= Boreda Abaya =

Former district in Southern Nations, Nationalities, and Peoples' Region, Ethiopia

Boreda Abaya was one of the 77 woredas in the Southern Nations, Nationalities, and Peoples' Region of Ethiopia. Part of the Semien Omo Zone, Boreda Abaya was bordered on the south by Arba Minch Zuria, on the southwest by Chencha, on the west by Kucha, on the north by Humbo, and on the east by Lake Abaya which separates it from the Oromia Region. Aruro Island, the largest island in Lake Abaya, was administratively part of this woreda. Towns in Boreda Abaya included Birbir and Zefene. Boreda Abaya was separated for Boreda and Mirab Abaya woredas.

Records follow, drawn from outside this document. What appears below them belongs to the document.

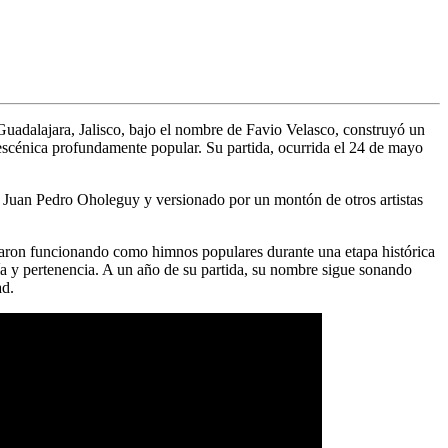
Guadalajara, Jalisco, bajo el nombre de Favio Velasco, construyó un
escénica profundamente popular. Su partida, ocurrida el 24 de mayo
r
Juan Pedro Oholeguy
y versionado por un montón de otros artistas
inaron funcionando como himnos populares durante una etapa histórica
ría y pertenencia. A un año de su partida, su nombre sigue sonando
ad.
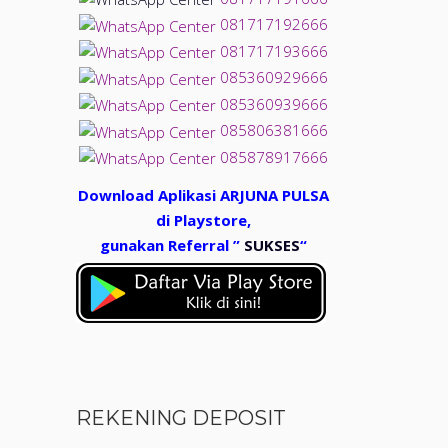
081717192666
081717193666
085360929666
085360939666
085806381666
085878917666
Download Aplikasi ARJUNA PULSA
di Playstore,
gunakan Referral ”
SUKSES
“
REKENING DEPOSIT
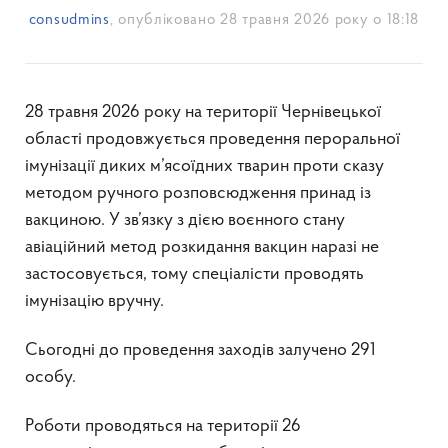
consudmins
, опубліковано
28 травня 2026 року о 18:18
28 травня 2026 року на території Чернівецької
області продовжується проведення пероральної
імунізації диких м’ясоїдних тварин проти сказу
методом ручного розповсюдження принад із
вакциною. У зв’язку з дією воєнного стану
авіаційний метод розкидання вакцин наразі не
застосовується, тому спеціалісти проводять
імунізацію вручну.
Сьогодні до проведення заходів залучено 291
особу.
Роботи проводяться на території 26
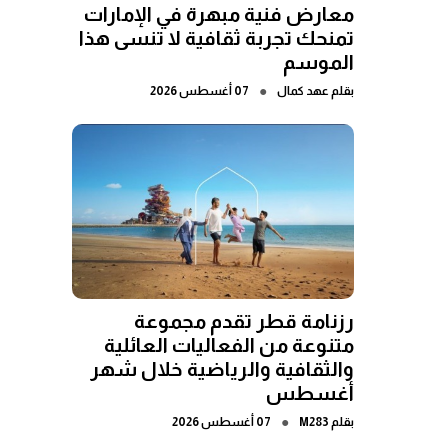
معارض فنية مبهرة في الإمارات
تمنحك تجربة ثقافية لا تنسى هذا
الموسم
●
بقلم
عهد كمال
07 أغسطس 2026
رزنامة قطر تقدم مجموعة
متنوعة من الفعاليات العائلية
والثقافية والرياضية خلال شهر
أغسطس
●
بقلم
M283
07 أغسطس 2026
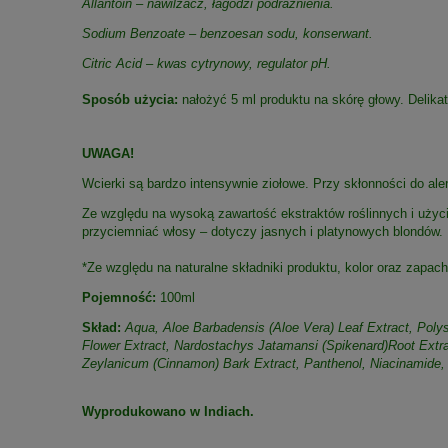
Allantoin – nawilżacz, łagodzi podrażnienia.
Sodium Benzoate – benzoesan sodu, konserwant.
Citric Acid – kwas cytrynowy, regulator pH.
Sposób użycia:
nałożyć 5 ml produktu na skórę głowy. Delik
UWAGA!
Wcierki są bardzo intensywnie ziołowe. Przy skłonności do aler
Ze względu na wysoką zawartość ekstraktów roślinnych i użycie
przyciemniać włosy – dotyczy jasnych i platynowych blondów.
*Ze względu na naturalne składniki produktu, kolor oraz zap
Pojemność:
100ml
Skład:
Aqua, Aloe Barbadensis (Aloe Vera) Leaf Extract, Polys
Flower Extract, Nardostachys Jatamansi (Spikenard)Root Extr
Zeylanicum (Cinnamon) Bark Extract, Panthenol, Niacinamide, 
Wyprodukowano w Indiach.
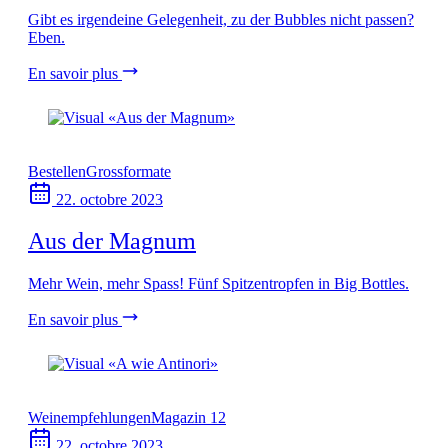
Gibt es irgendeine Gelegenheit, zu der Bubbles nicht passen?
Eben.
En savoir plus
Bestellen
Grossformate
22. octobre 2023
Aus der Magnum
Mehr Wein, mehr Spass! Fünf Spitzentropfen in Big Bottles.
En savoir plus
Weinempfehlungen
Magazin 12
22. octobre 2023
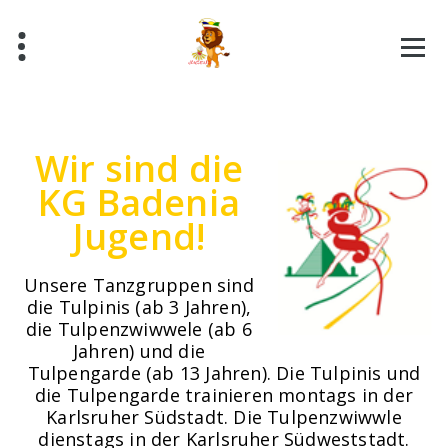
Skip
to
content
Des isch Fastnac
Wir sind die
KG Badenia
Jugend!
Unsere Tanzgruppen sind
die Tulpinis (ab 3 Jahren),
die Tulpenzwiwwele (ab 6
Jahren) und die
Tulpengarde (ab 13 Jahren). Die Tulpinis und
die Tulpengarde trainieren montags in der
Karlsruher Südstadt. Die Tulpenzwiwwle
dienstags in der Karlsruher Südweststadt.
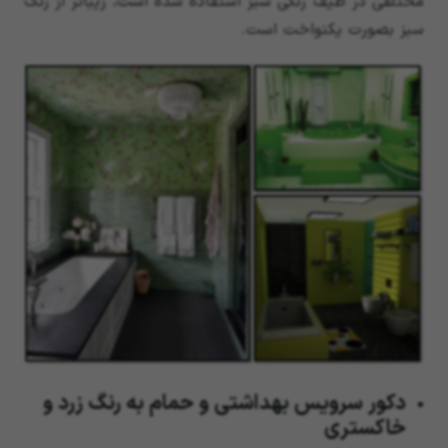
مختلفی در طیف رنگی سبز استفاده شده است، زیباتر از رنگ
سبز بصورت یکنواخت است.
دکور سرویس بهداشتی و حمام به رنگ زرد و
خاکستری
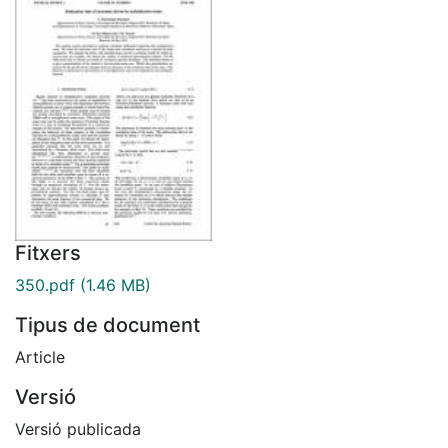
Fitxers
350.pdf
(1.46 MB)
Tipus de document
Article
Versió
Versió publicada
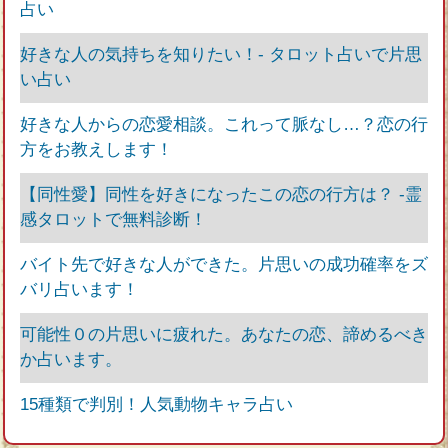
占い
好きな人の気持ちを知りたい！‐ タロット占いで片思
い占い
好きな人からの恋愛相談。これって脈なし…？恋の行
方をお教えします！
【同性愛】同性を好きになったこの恋の行方は？ -霊
感タロットで無料診断！
バイト先で好きな人ができた。片思いの成功確率をズ
バリ占います！
可能性０の片思いに疲れた。あなたの恋、諦めるべき
か占います。
15種類で判別！人気動物キャラ占い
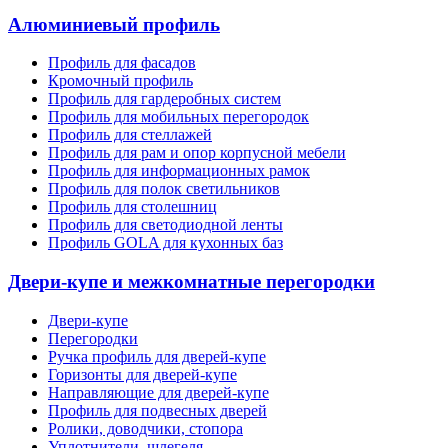
Алюминиевый профиль
Профиль для фасадов
Кромочный профиль
Профиль для гардеробных систем
Профиль для мобильных перегородок
Профиль для стеллажей
Профиль для рам и опор корпусной мебели
Профиль для информационных рамок
Профиль для полок светильников
Профиль для столешниц
Профиль для светодиодной ленты
Профиль GOLA для кухонных баз
Двери-купе и межкомнатные перегородки
Двери-купе
Перегородки
Ручка профиль для дверей-купе
Горизонты для дверей-купе
Направляющие для дверей-купе
Профиль для подвесных дверей
Ролики, доводчики, стопора
Уплотнители, шлегеля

Arnold Weinholt Hodson passed through Boreda soon after he had begun his career as the British resident in southern Ethiopia (1914-1923). At the time, it was under the government of Likamaquas Habte Mikael. As for the terrain, Hodson described it as "extremely hilly, and rises to an elevation of nearly 7000 feet."

== Demographics ==
Based on figures published by the Central Statistical Agency in 2005, this woreda has an estimated total population of 142,178, of whom 71,182 were men and 70,996 were women; 7,866 or 5.53% of its population are urban dwellers, which is less than the Zone average of 8.5%. With an estimated area of 1,322.04 square kilometers, Boreda Abaya has an estimated population density of 107.5 people per square kilometer, which is less than the Zone average of 156.5.

The 1994 national census reported a total population for this woreda of 99,687 of whom 49,814 were men and 49,873 were women; 4,341 or 4.35% of its population were urban dwellers. The four largest ethnic groups reported in Boreda Abaya were the Gamo (83.74%), the Welayta (10.06%), the Kachama (2.62%), and the Amhara (2.6%); all other ethnic groups made up 0.98% of the population. Gamo is spoken as a first language by 83.22%, Welayta 10.05%, 3.43% Amharic, and 2.6% speak Kachama; the remaining 0.7% spoke all other primary languages reported.